He also explained and illustrated that some of the more exciting advances are at the cellular level, including new approaches to detect organ rejection by tracking iron label monocytes, auto fluorescence optical imaging to detect cancer at the very early cellular stage, and neutrophil tracking in early arthritis where the genetic basis can be studied with cells from various knockout mice labeled with different frequency optical probes. He concluded by discussing three advances at the molecular level.

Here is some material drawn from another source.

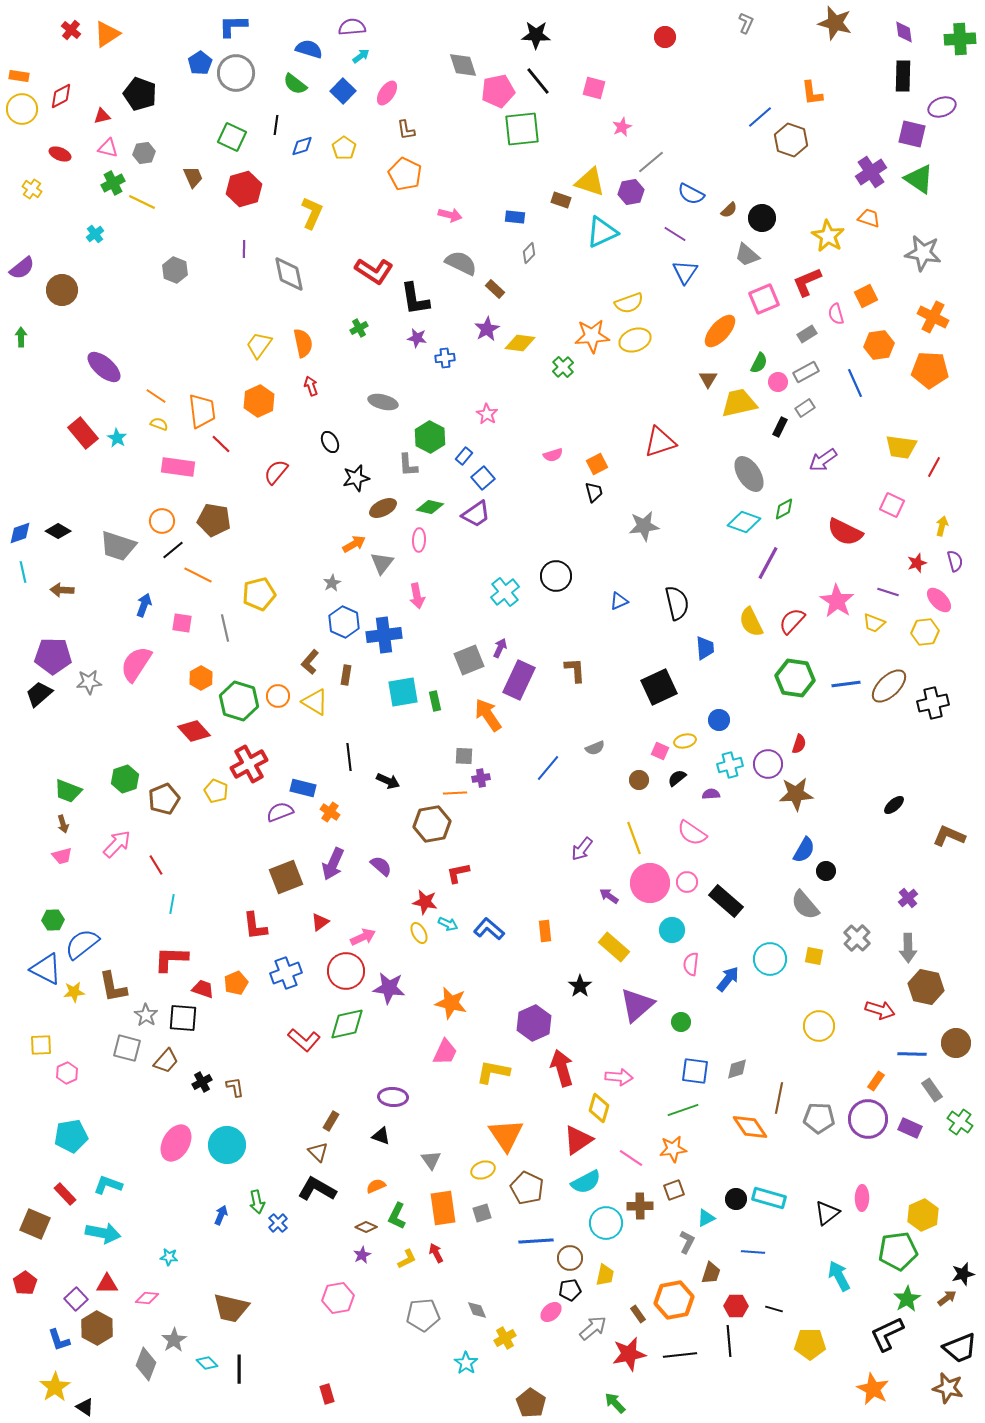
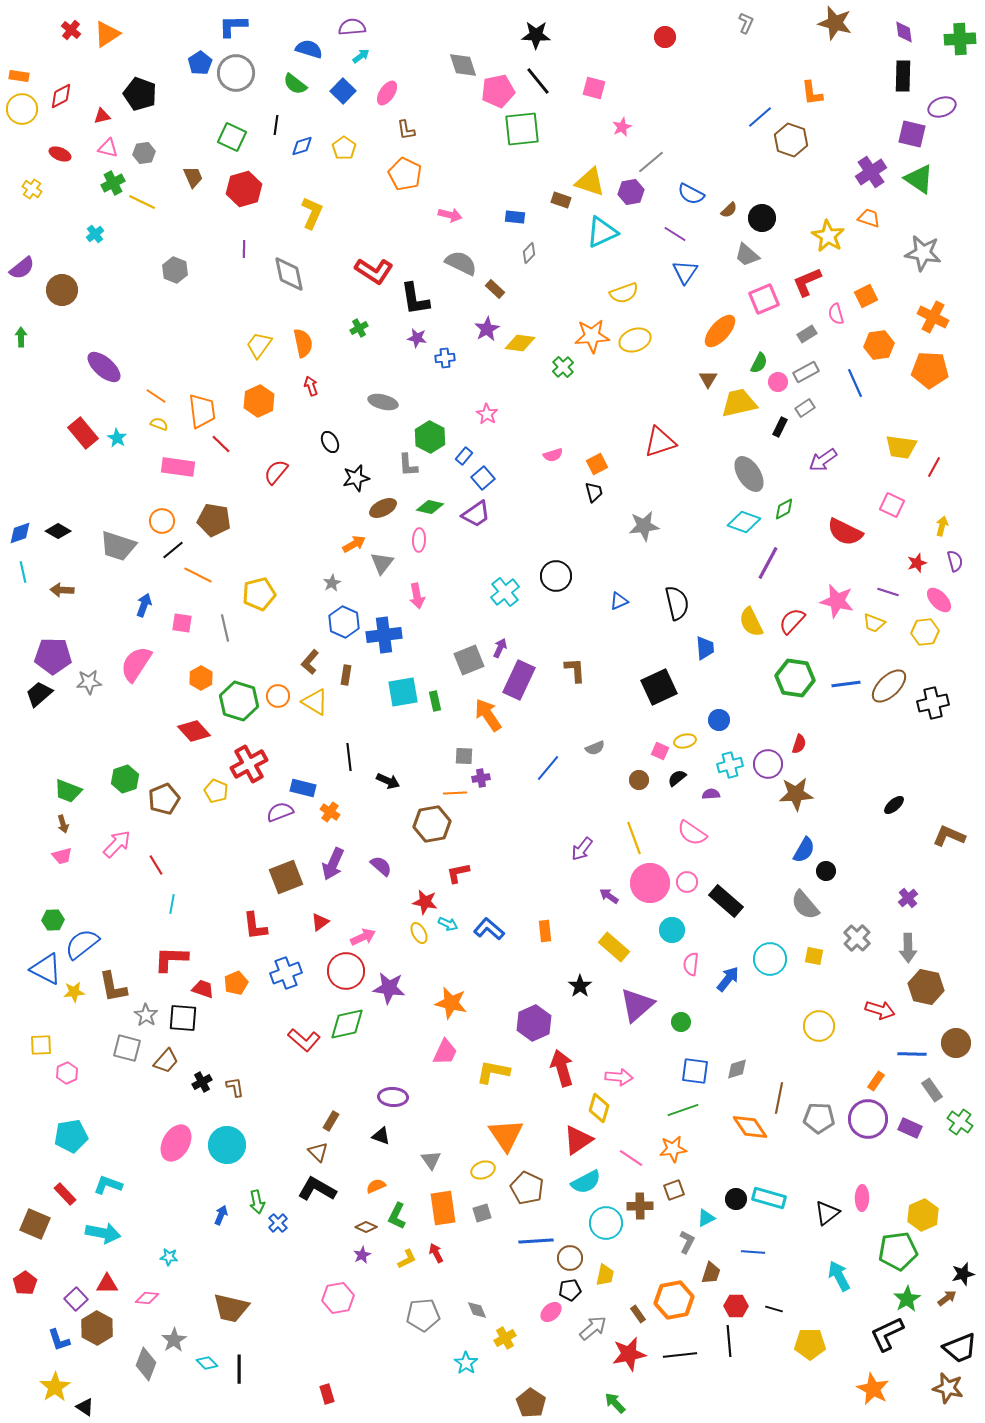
yellow semicircle at (629, 303): moved 5 px left, 10 px up
pink star at (837, 601): rotated 20 degrees counterclockwise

First, he demonstrated the progress towards a more rational drug design via identification of protein structure of trans-membrane protein receptors such as GPCR using MR spectroscopic imaging. Second, he discussed the potential of an “optical biopsy” for gene expression by imaging. He used as an example a gene-based fluorescent labeled drug such as Herceptin that could be used to identify patients who have high levels of HER2 gene expression and are thus candidates for treatment with this drug. Third, he explained the use of direct imaging of angiogenesis with targeted MR sensitive nanoparticles to monitor anti-angiogenic therapy.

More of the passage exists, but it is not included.